The way we work is changing. You don’t have to be superhuman or untouchable. Be the real human being that you are. Let people at work know about your life and find out about others. If you let people know the “real you” it is much easier than having different personalities for your work and home life.

Let your staff know what’s going on behind the scenes, as appropriate. If something will affect a member of staff, make sure they are included in the communication. This doesn’t mean you have to let your staff know everything. Sometimes keeping communications back until the correct time can save panic and needless worrying. Communicate appropriately and consistently but be aware of how communication (or lack of it) can affect your staff.

5. Lead By Example

If you want your staff to behave in a certain way (professional, good team players), then lead by example.

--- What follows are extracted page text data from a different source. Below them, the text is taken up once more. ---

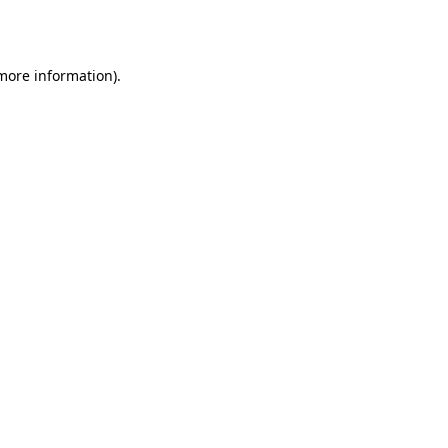
 more information).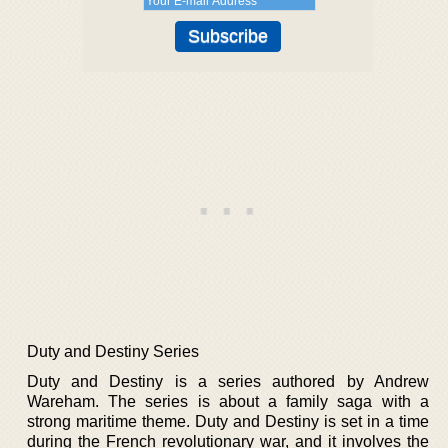
Duty and Destiny Series
Duty and Destiny is a series authored by Andrew
Wareham. The series is about a family saga with a
strong maritime theme. Duty and Destiny is set in a time
during the French revolutionary war, and it involves the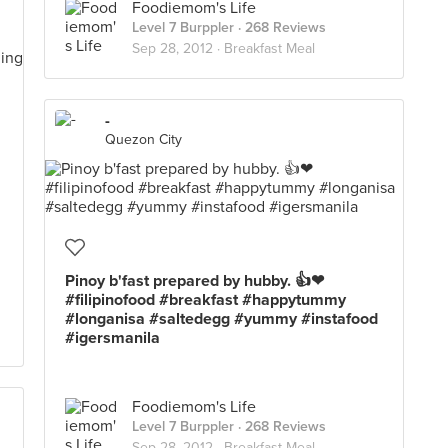
Foodiemom's Life
Level 7 Burppler
· 268 Reviews
Sep 28, 2012 ·
Breakfast Meal
-
Quezon City
Pinoy b'fast prepared by hubby. 👍❤
#filipinofood #breakfast #happytummy
#longanisa #saltedegg #yummy #instafood
#igersmanila
Foodiemom's Life
Level 7 Burppler
· 268 Reviews
Sep 28, 2012 ·
Breakfast Meal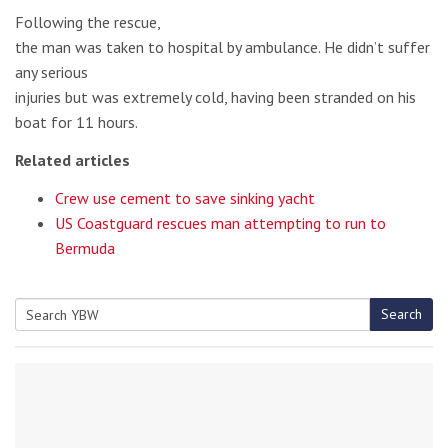
Following the rescue,
the man was taken to hospital by ambulance. He didn’t suffer
any serious
injuries but was extremely cold, having been stranded on his
boat for 11 hours.
Related articles
Crew use cement to save sinking yacht
US Coastguard rescues man attempting to run to
Bermuda
Search
Search
for: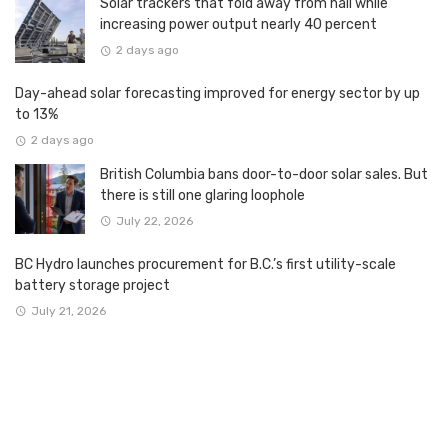
Solar trackers that fold away from hail while
increasing power output nearly 40 percent
2 days ago
Day-ahead solar forecasting improved for energy sector by up
to 13%
2 days ago
British Columbia bans door-to-door solar sales. But
there is still one glaring loophole
July 22, 2026
BC Hydro launches procurement for B.C.’s first utility-scale
battery storage project
July 21, 2026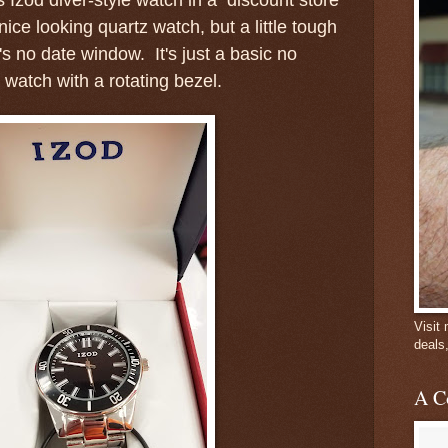
nice looking quartz watch, but a little tough
's no date window. It's just a basic no
 watch with a rotating bezel.
Visit
deals
A C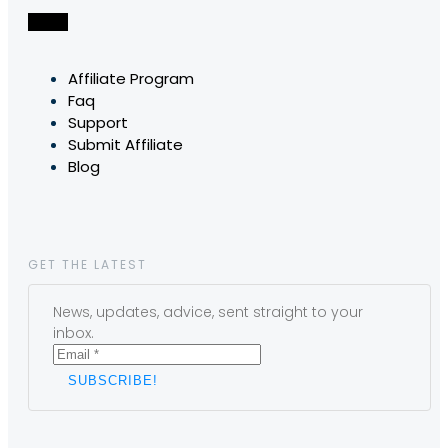
Affiliate Program
Faq
Support
Submit Affiliate
Blog
GET THE LATEST
News, updates, advice, sent straight to your
inbox.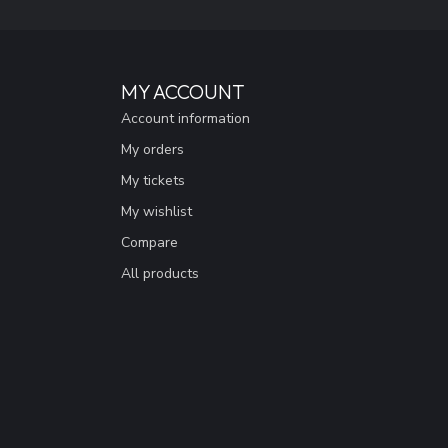
MY ACCOUNT
Account information
My orders
My tickets
My wishlist
Compare
All products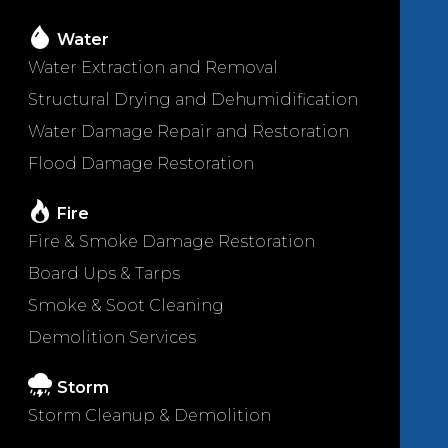
Water
Water Extraction and Removal
Structural Drying and Dehumidification
Water Damage Repair and Restoration
Flood Damage Restoration
Fire
Fire & Smoke Damage Restoration
Board Ups & Tarps
Smoke & Soot Cleaning
Demolition Services
Storm
Storm Cleanup & Demolition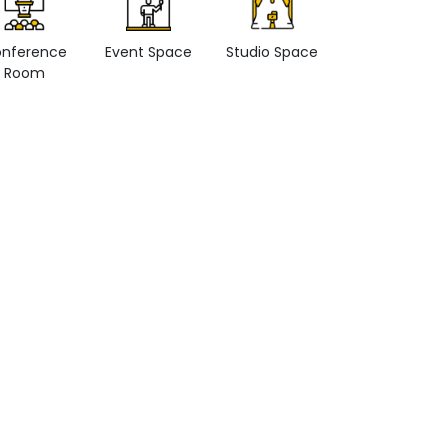
nference
Event Space
Studio Space
Retail space
Room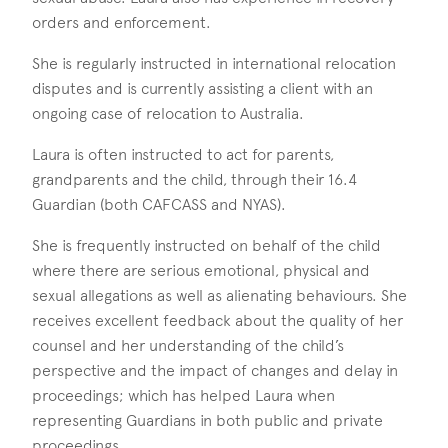
orders and enforcement.
She is regularly instructed in international relocation
disputes and is currently assisting a client with an
ongoing case of relocation to Australia.
Laura is often instructed to act for parents,
grandparents and the child, through their 16.4
Guardian (both CAFCASS and NYAS).
She is frequently instructed on behalf of the child
where there are serious emotional, physical and
sexual allegations as well as alienating behaviours. She
receives excellent feedback about the quality of her
counsel and her understanding of the child’s
perspective and the impact of changes and delay in
proceedings; which has helped Laura when
representing Guardians in both public and private
proceedings.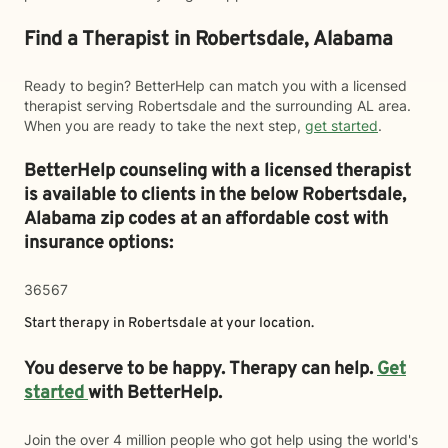
Find a Therapist in Robertsdale, Alabama
Ready to begin? BetterHelp can match you with a licensed
therapist serving Robertsdale and the surrounding AL area.
When you are ready to take the next step,
get started
.
BetterHelp counseling with a licensed therapist
is available to clients in the below
Robertsdale,
Alabama zip codes at an affordable cost with
insurance options:
36567
Start therapy in
Robertsdale
at your location.
You deserve to be happy. Therapy can help.
Get
started
with BetterHelp.
Join the over 4 million people who got help using the world's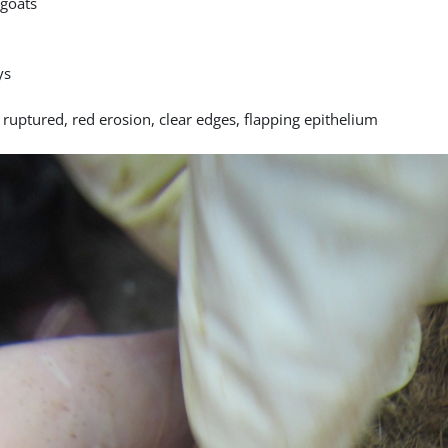
goats
ys
 ruptured, red erosion, clear edges, flapping epithelium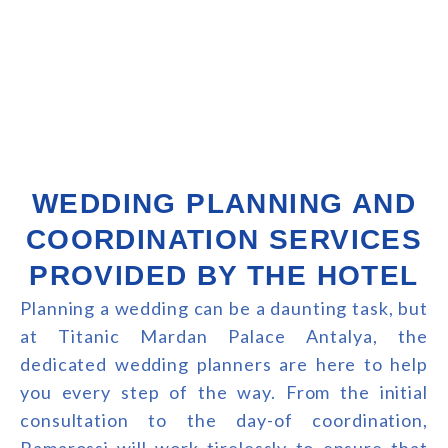
WEDDING PLANNING AND
COORDINATION SERVICES
PROVIDED BY THE HOTEL
Planning a wedding can be a daunting task, but
at Titanic Mardan Palace Antalya, the
dedicated wedding planners are here to help
you every step of the way. From the initial
consultation to the day-of coordination,
Ramarossi will work tirelessly to ensure that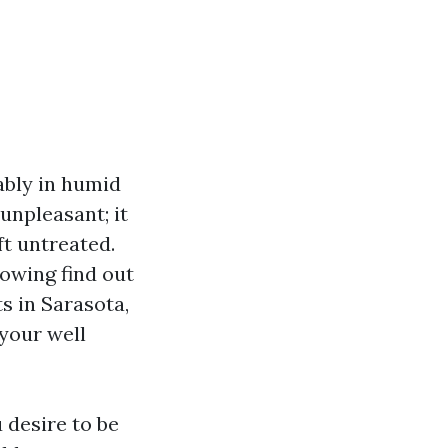
ably in humid
unpleasant; it
ft untreated.
owing find out
s in Sarasota,
 your well
 desire to be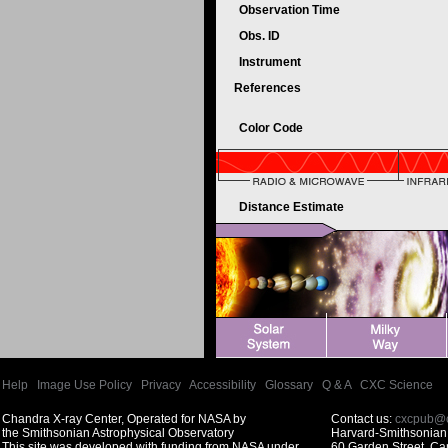
Observation Time
Obs. ID
Instrument
References
Color Code
Distance Estimate
Help
|
Image Use Policy
|
Privacy
|
Accessibility
|
Glossary
|
Q & A
|
CXC Science
Chandra X-ray Center, Operated for NASA by
Contact us:
cxcpub@c
the Smithsonian Astrophysical Observatory
Harvard-Smithsonian 
This site was developed with funding from NASA under
60 Garden Street, C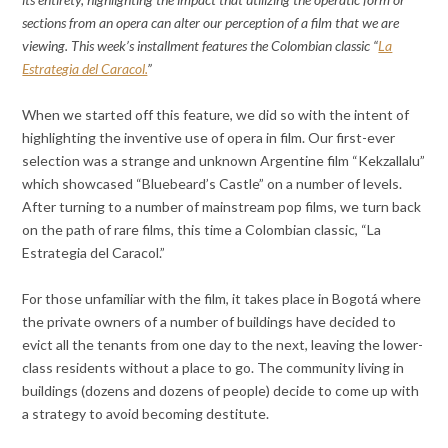
sections from an opera can alter our perception of a film that we are
viewing. This week’s installment features the Colombian classic “
La
Estrategia del Caracol.
”
When we started off this feature, we did so with the intent of
highlighting the inventive use of opera in film. Our first-ever
selection was a strange and unknown Argentine film “Kekzallalu”
which showcased “Bluebeard’s Castle” on a number of levels.
After turning to a number of mainstream pop films, we turn back
on the path of rare films, this time a Colombian classic, “La
Estrategia del Caracol.”
For those unfamiliar with the film, it takes place in Bogotá where
the private owners of a number of buildings have decided to
evict all the tenants from one day to the next, leaving the lower-
class residents without a place to go. The community living in
buildings (dozens and dozens of people) decide to come up with
a strategy to avoid becoming destitute.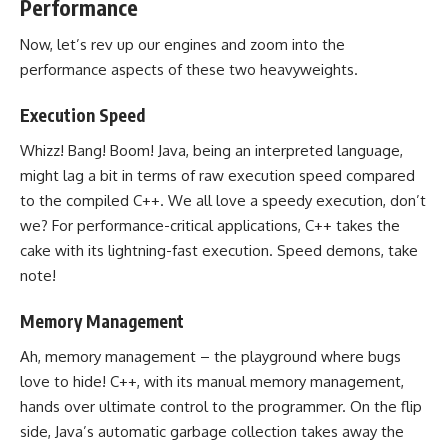
Performance
Now, let’s rev up our engines and zoom into the
performance aspects of these two heavyweights.
Execution Speed
Whizz! Bang! Boom! Java, being an interpreted language,
might lag a bit in terms of raw execution speed
compared
to the compiled C++
. We all love a speedy execution, don’t
we? For performance-critical applications, C++ takes the
cake with its lightning-fast execution. Speed demons, take
note!
Memory Management
Ah,
memory management
– the playground where bugs
love to hide! C++, with its manual
memory management
,
hands over ultimate control to the programmer. On the flip
side, Java’s automatic
garbage collection takes away the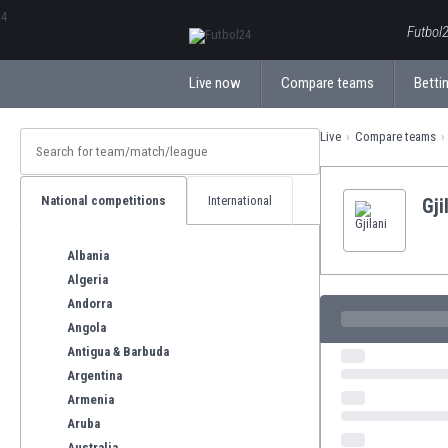
ΕλληνικάБългарски
Futbol2
Live now
Compare teams
Bettin
Live
Compare teams
National competitions
International
Gji
Albania
Algeria
Andorra
Angola
Antigua & Barbuda
Argentina
Armenia
Aruba
Australia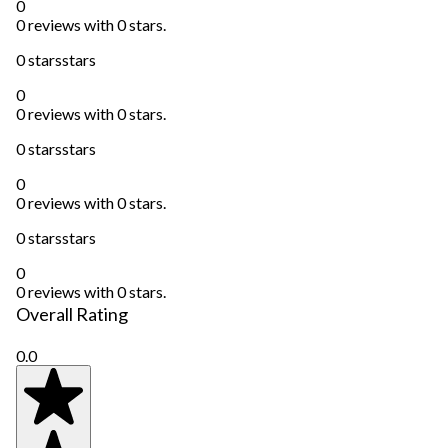
0
0 reviews with 0 stars.
0 stars
stars
0
0 reviews with 0 stars.
0 stars
stars
0
0 reviews with 0 stars.
0 stars
stars
0
0 reviews with 0 stars.
Overall Rating
0.0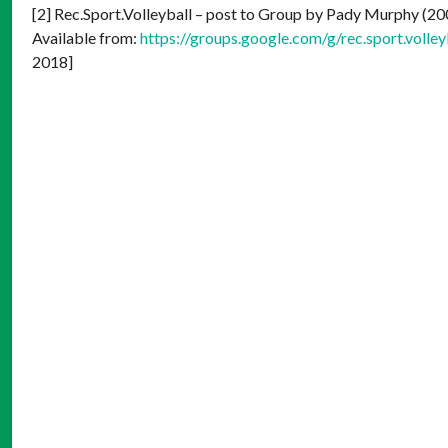
[2] Rec.Sport.Volleyball – post to Group by Pady Murphy (2
Available from:
https://groups.google.com/g/rec.sport.vo
2018]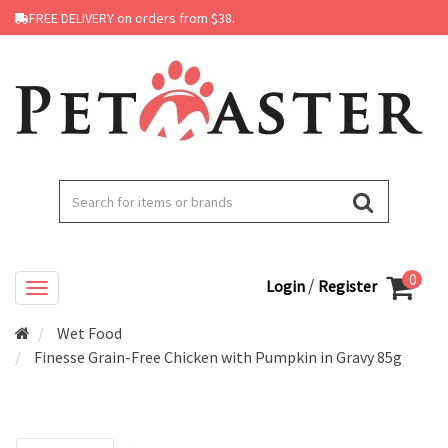
FREE DELIVERY on orders from $38.
0
/
Login
Register
Wet Food
Finesse Grain-Free Chicken with Pumpkin in Gravy 85g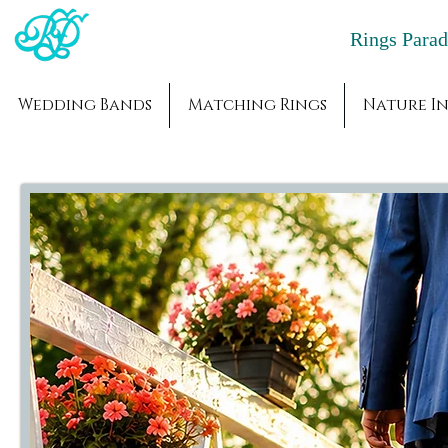
Rings Par
Wedding Bands
Matching Rings
Nature In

It is not fair to expect your staff to do something if you are not doing it yourself.

6. Be Self Aware

Be aware of your moods and how you communicate. You may not realise how much of an impact you have on your team as a manager. You may know you are in a bad mood about the dog chewing your shoes this morning but staff may feel that they have done something wrong if they don’t know this! Be aware of how and what you communicate. Your team will pick up on it.

7. Have Fun

Having fun at work can help make the work easier for everyone, forge positive relationships and strengthen your team. There is usually room for more fun in any work environment, but if the nature of your work makes that difficult, be sure to schedule fun activities when you can. Meeting for lunch or drinks after work can help build relationships and help your team to see you and each other in a new light. If you create a positive work atmosphere it also becomes easier to deal with challenges as they arise.

8. Trust Yourself

At the end of the day, there is no one right way to be a manager. Trust yourself and learn through your mistakes.  Managing others is a great way to develop and enhance your leadership skills and create a positive work experience for yourself and others.


I hope this experience brings some of you an insight of what food and beverage employees in general have to deal with. There are a lot more issues that is encountered in here that I hear from many people of the same industry. And guess what, employees are the backbone of every company, if you value your them, they will definitely bring forth a happier service!